(Supplied data begins)
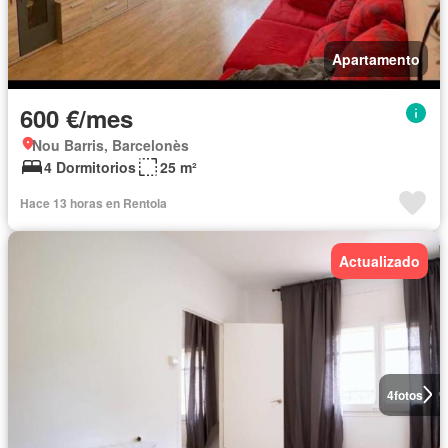
Apartamento
600 €/mes
Nou Barris, Barcelonès
4 Dormitorios
25 m²
Hace 13 horas en Rentola
Actualizado
4
fotos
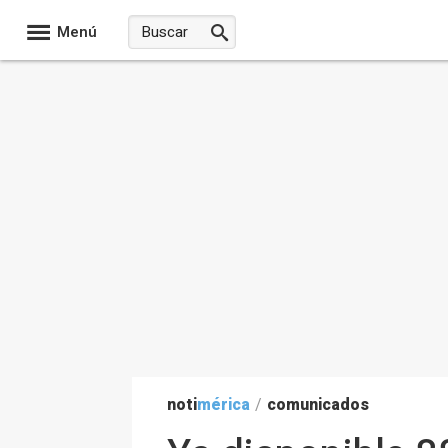
Menú
noti
mérica
/
comunicados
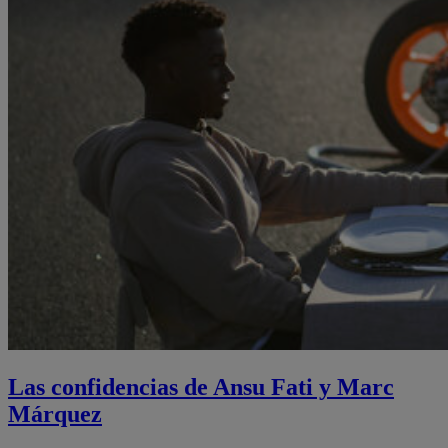
Las confidencias de Ansu Fati y Marc
Márquez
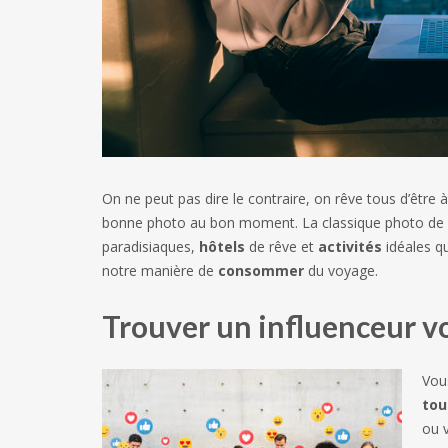
On ne peut pas dire le contraire, on rêve tous d’être 
bonne photo au bon moment. La classique photo de g
paradisiaques,
hôtels
de rêve et
activités
idéales q
notre manière de
consommer
du voyage.
Trouver un influenceur vo
Vou
tou
ou 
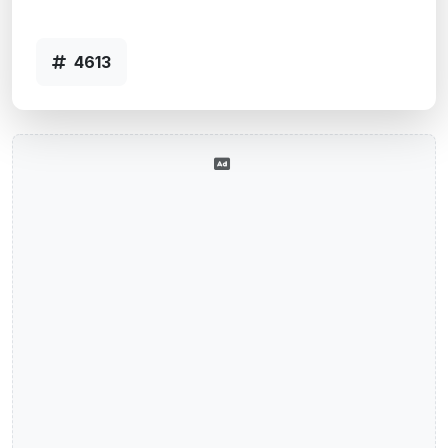
Código 4613
4613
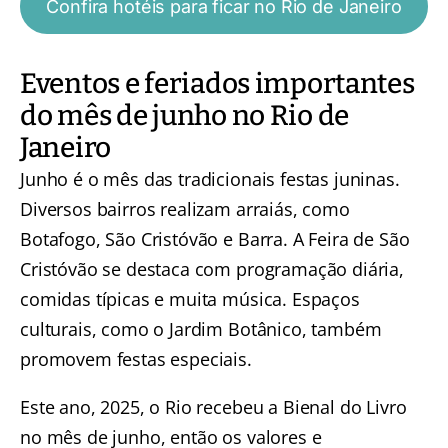
Confira hotéis para ficar no Rio de Janeiro
Eventos e feriados importantes
do mês de junho no Rio de
Janeiro
Junho é o mês das tradicionais festas juninas.
Diversos bairros realizam arraiás, como
Botafogo, São Cristóvão e Barra. A Feira de São
Cristóvão se destaca com programação diária,
comidas típicas e muita música. Espaços
culturais, como o Jardim Botânico, também
promovem festas especiais.
Este ano, 2025, o Rio recebeu a Bienal do Livro
no mês de junho, então os valores e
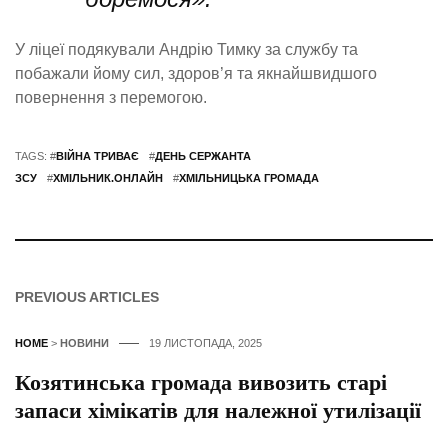
У ліцеї подякували Андрію Тимку за службу та
побажали йому сил, здоров’я та якнайшвидшого
повернення з перемогою.
TAGS: #
ВІЙНА ТРИВАЄ
#
ДЕНЬ СЕРЖАНТА
ЗСУ
#
ХМІЛЬНИК.ОНЛАЙН
#
ХМІЛЬНИЦЬКА ГРОМАДА
PREVIOUS ARTICLES
HOME
>
НОВИНИ
19 ЛИСТОПАДА, 2025
Козятинська громада вивозить старі
запаси хімікатів для належної утилізації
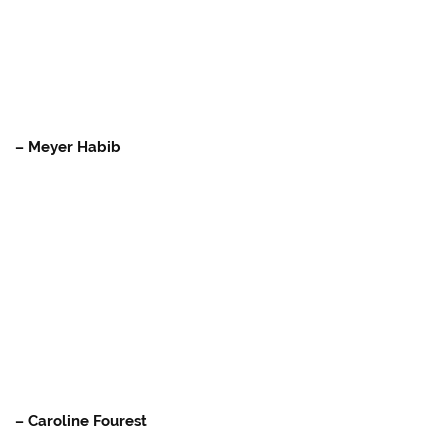
– Meyer Habib
– Caroline Fourest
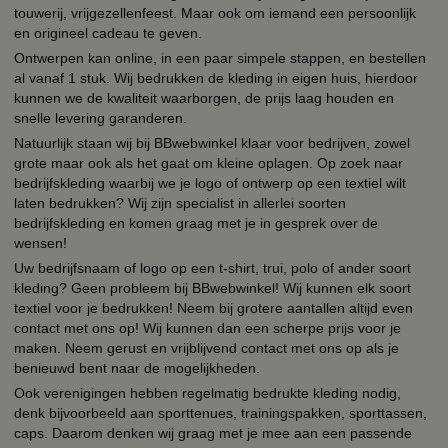
touwerij, vrijgezellenfeest. Maar ook om iemand een persoonlijk
en origineel cadeau te geven.
Ontwerpen kan online, in een paar simpele stappen, en bestellen
al vanaf 1 stuk. Wij bedrukken de kleding in eigen huis, hierdoor
kunnen we de kwaliteit waarborgen, de prijs laag houden en
snelle levering garanderen.
Natuurlijk staan wij bij BBwebwinkel klaar voor bedrijven, zowel
grote maar ook als het gaat om kleine oplagen. Op zoek naar
bedrijfskleding waarbij we je logo of ontwerp op een textiel wilt
laten bedrukken? Wij zijn specialist in allerlei soorten
bedrijfskleding en komen graag met je in gesprek over de
wensen!
Uw bedrijfsnaam of logo op een t-shirt, trui, polo of ander soort
kleding? Geen probleem bij BBwebwinkel! Wij kunnen elk soort
textiel voor je bedrukken! Neem bij grotere aantallen altijd even
contact met ons op! Wij kunnen dan een scherpe prijs voor je
maken. Neem gerust en vrijblijvend contact met ons op als je
benieuwd bent naar de mogelijkheden.
Ook verenigingen hebben regelmatig bedrukte kleding nodig,
denk bijvoorbeeld aan sporttenues, trainingspakken, sporttassen,
caps. Daarom denken wij graag met je mee aan een passende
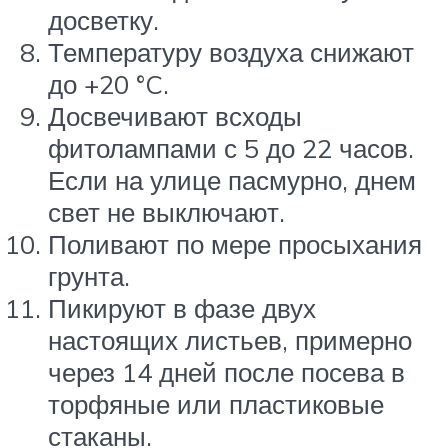
досветку.
Температуру воздуха снижают
до +20 °C.
Досвечивают всходы
фитолампами с 5 до 22 часов.
Если на улице пасмурно, днем
свет не выключают.
Поливают по мере просыхания
грунта.
Пикируют в фазе двух
настоящих листьев, примерно
через 14 дней после посева в
торфяные или пластиковые
стаканы.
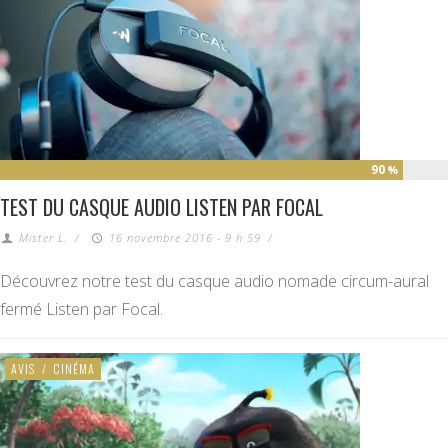
90
%
TEST DU CASQUE AUDIO LISTEN PAR FOCAL
Mister L.
/
16 novembre 2016 - 9 h 59
/
Découvrez notre test du casque audio nomade circum-aural
fermé Listen par Focal.
AVIS
/
CINÉMA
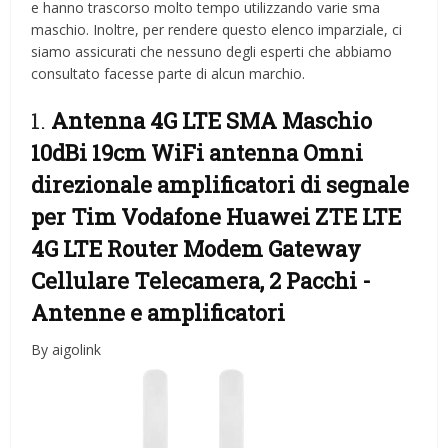
e hanno trascorso molto tempo utilizzando varie sma
maschio. Inoltre, per rendere questo elenco imparziale, ci
siamo assicurati che nessuno degli esperti che abbiamo
consultato facesse parte di alcun marchio.
1.
Antenna 4G LTE SMA Maschio
10dBi 19cm WiFi antenna Omni
direzionale amplificatori di segnale
per Tim Vodafone Huawei ZTE LTE
4G LTE Router Modem Gateway
Cellulare Telecamera, 2 Pacchi
-
Antenne e amplificatori
By aigolink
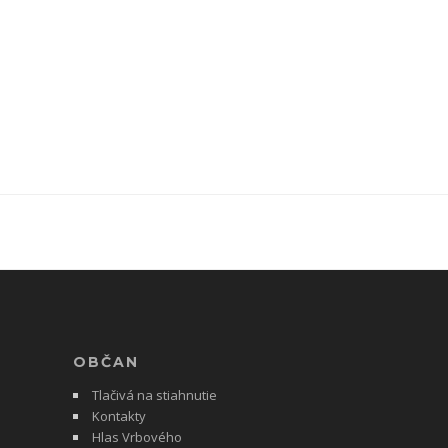
OBČAN
Tlačivá na stiahnutie
Kontakty
Hlas Vrbového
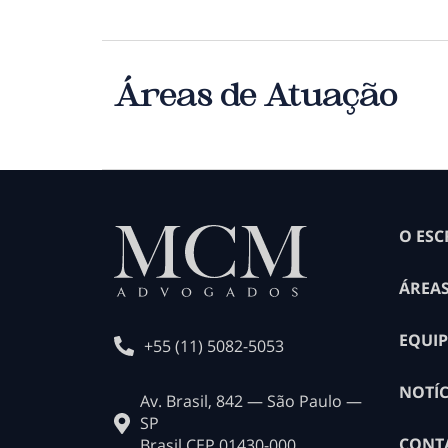
Áreas de Atuação
O ESC
ÁREA
EQUIP
+55 (11) 5082-5053
NOTÍC
Av. Brasil, 842 — São Paulo —
SP
CONT
Brasil CEP 01430-000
(Supplied data ends)
**To do**
Once the lines of the entries containing the word "textiel" have been counted, report the number alone.

**Expected output**
2